> [WORK TO COMPLETE]:
Read the data below. Every line holding the string "named" must be copied.

[[ DATA FOR ANALYSIS open ]]

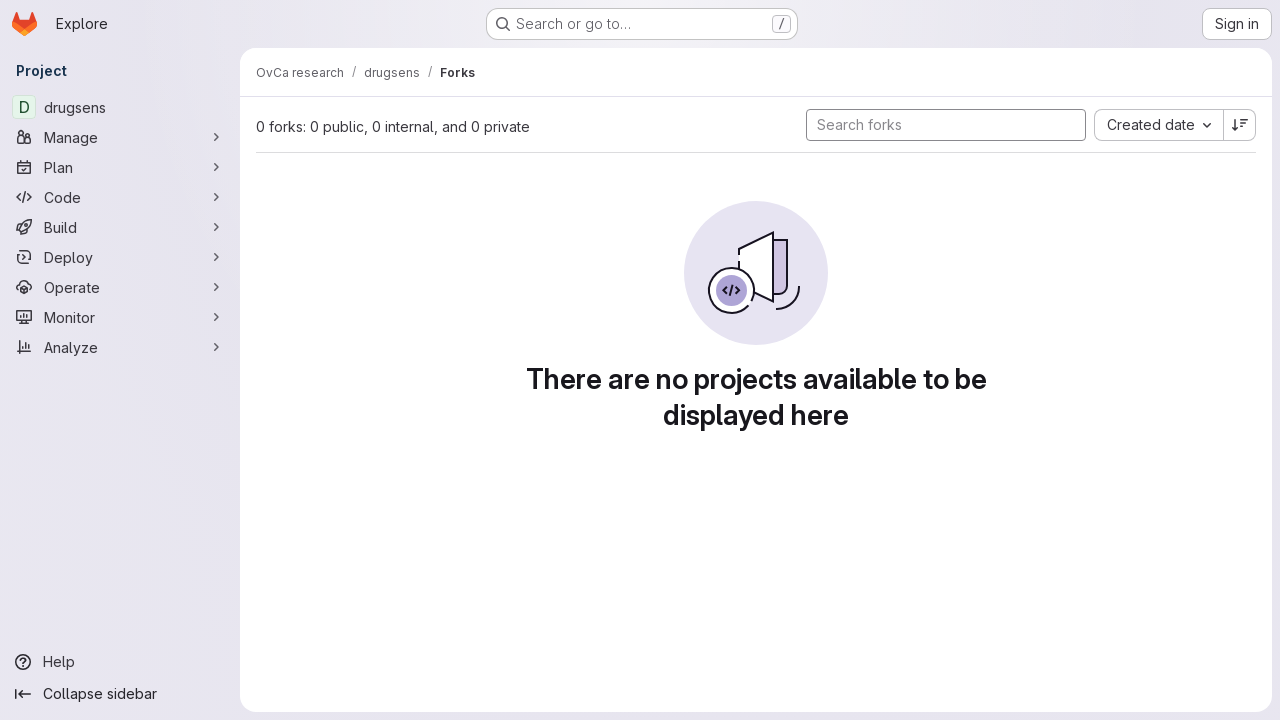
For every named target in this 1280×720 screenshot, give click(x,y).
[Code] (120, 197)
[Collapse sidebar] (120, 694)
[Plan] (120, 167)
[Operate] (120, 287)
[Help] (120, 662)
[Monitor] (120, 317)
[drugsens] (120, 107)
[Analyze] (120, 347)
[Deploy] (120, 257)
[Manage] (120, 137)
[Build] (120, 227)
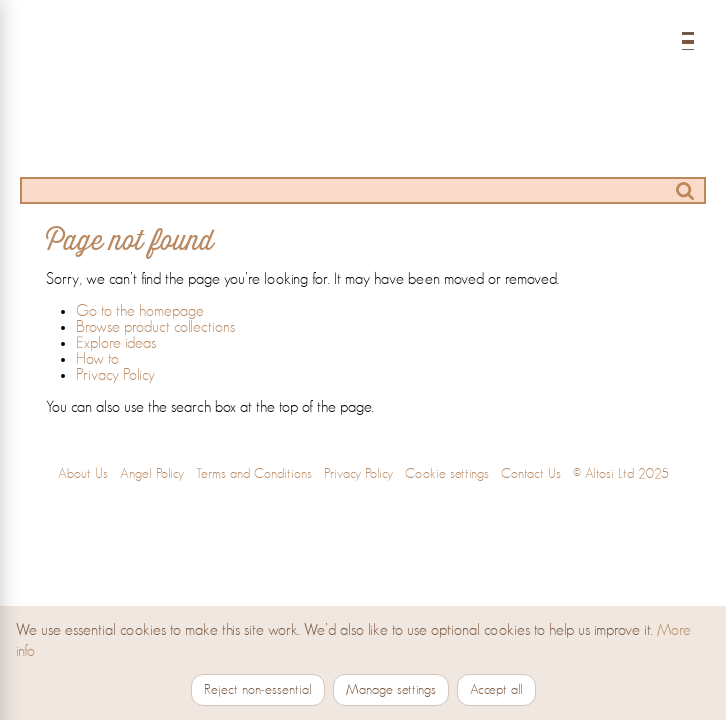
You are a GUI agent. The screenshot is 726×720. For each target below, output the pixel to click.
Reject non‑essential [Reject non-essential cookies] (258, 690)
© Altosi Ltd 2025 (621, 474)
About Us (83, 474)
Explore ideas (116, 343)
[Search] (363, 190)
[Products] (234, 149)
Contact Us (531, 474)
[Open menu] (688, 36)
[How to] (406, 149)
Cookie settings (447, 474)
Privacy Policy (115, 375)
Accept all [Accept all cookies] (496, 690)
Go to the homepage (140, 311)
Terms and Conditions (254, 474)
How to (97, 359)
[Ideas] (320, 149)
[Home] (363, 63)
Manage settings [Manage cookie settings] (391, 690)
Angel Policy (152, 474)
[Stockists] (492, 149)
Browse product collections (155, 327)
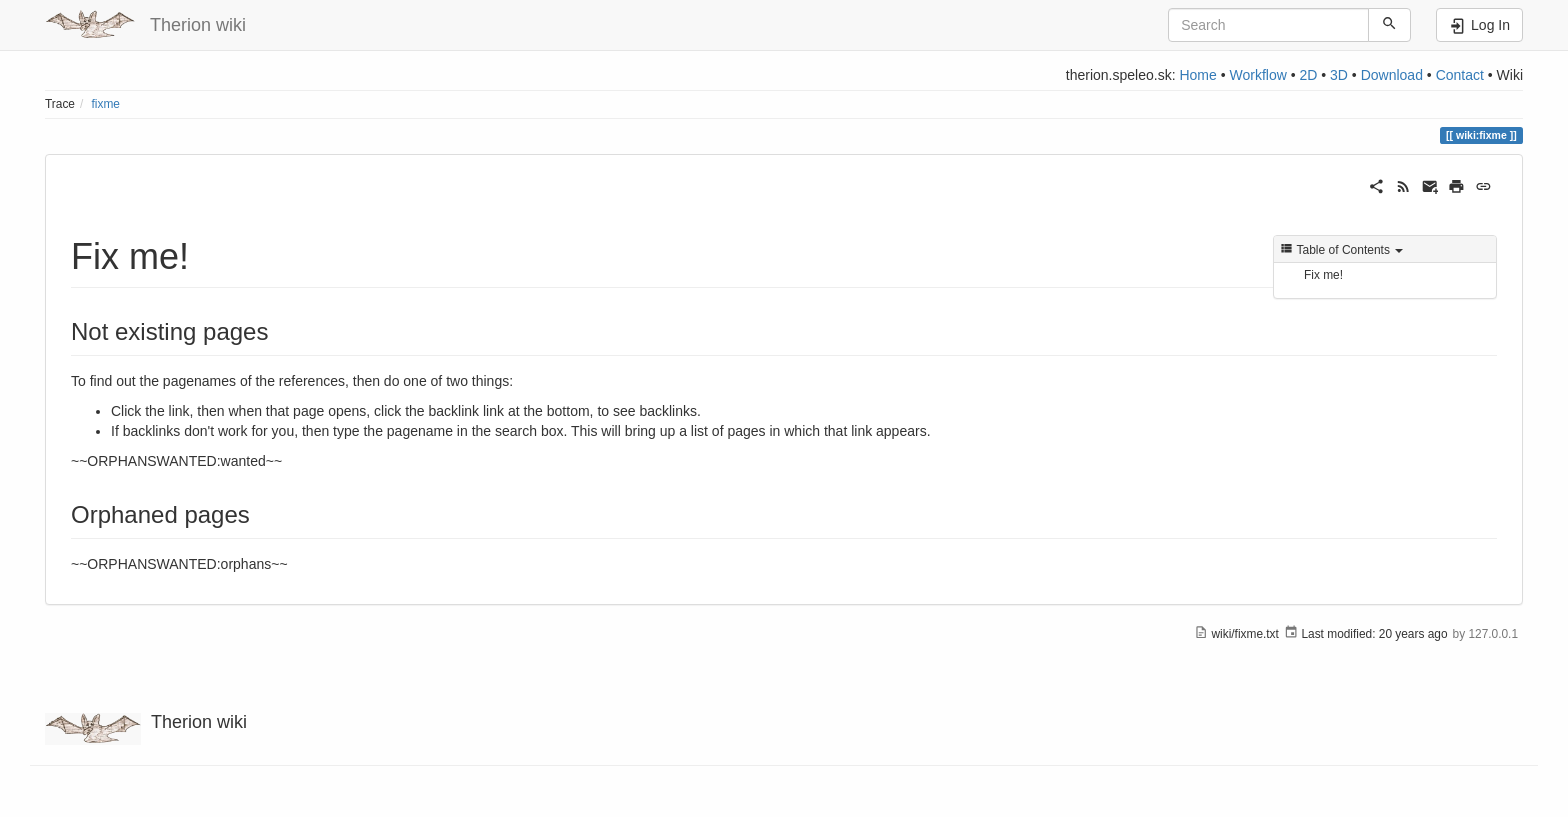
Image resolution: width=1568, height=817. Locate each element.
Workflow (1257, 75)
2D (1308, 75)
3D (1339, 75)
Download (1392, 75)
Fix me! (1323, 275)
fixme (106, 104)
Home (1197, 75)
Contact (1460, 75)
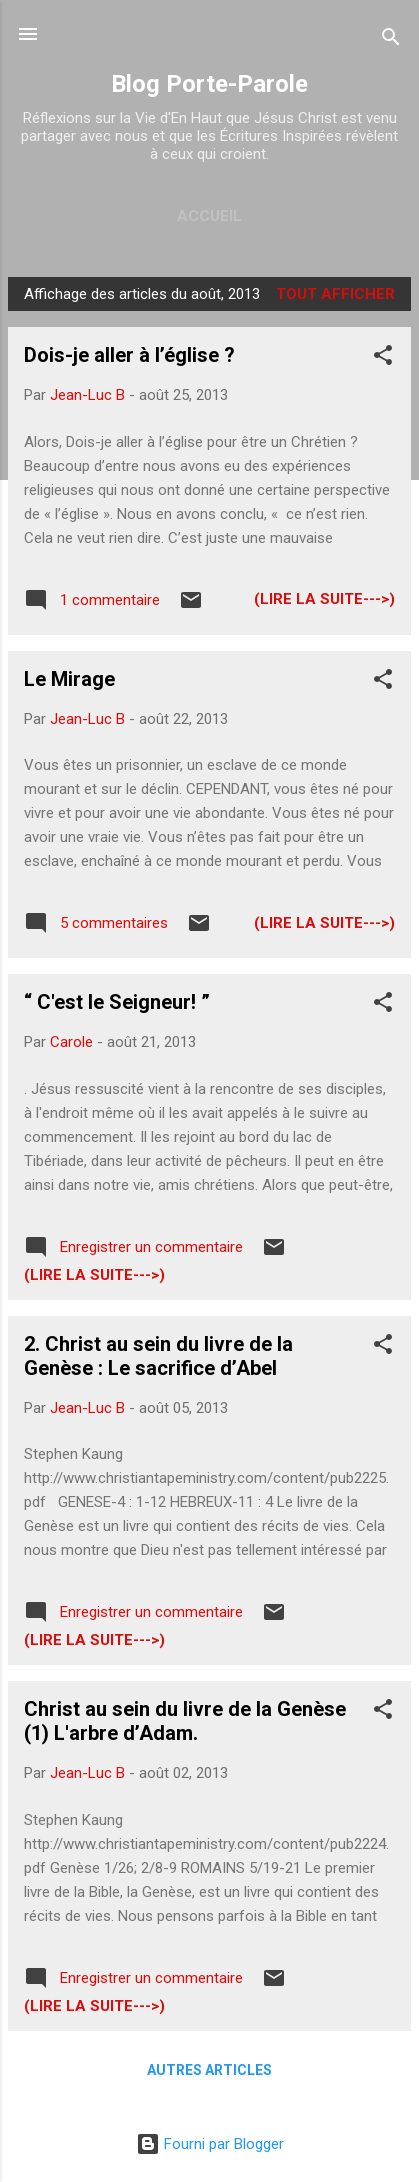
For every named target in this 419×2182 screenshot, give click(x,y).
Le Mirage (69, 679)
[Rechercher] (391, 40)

[[ DATA FOR ANALYSIS closed ]]

> [ANSWER SPACE]:
For every named target in this 1280×720 screenshot, give click(x,y).
For every named target in this 419×2182 screenshot, give click(x,y).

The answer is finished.